◆ Task statement ◆
Omit every picture while you reproduce the entries that follow word for word.

[Data items]
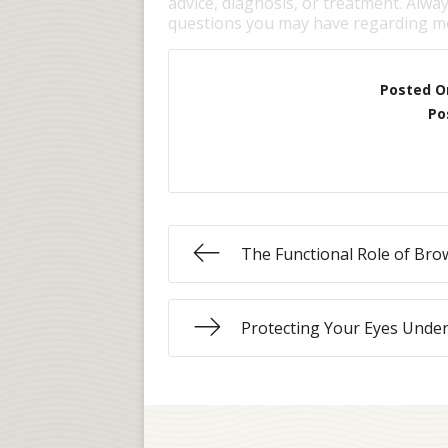
advice, diagnosis, or treatment. Alway
questions you may have regarding me
Posted O
Po
The Functional Role of Bro
Protecting Your Eyes Unde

◆ Task output ◆
advice, diagnosis, or treatment. Alway
questions you may have regarding me
Posted O
Po
The Functional Role of Bro
Protecting Your Eyes Unde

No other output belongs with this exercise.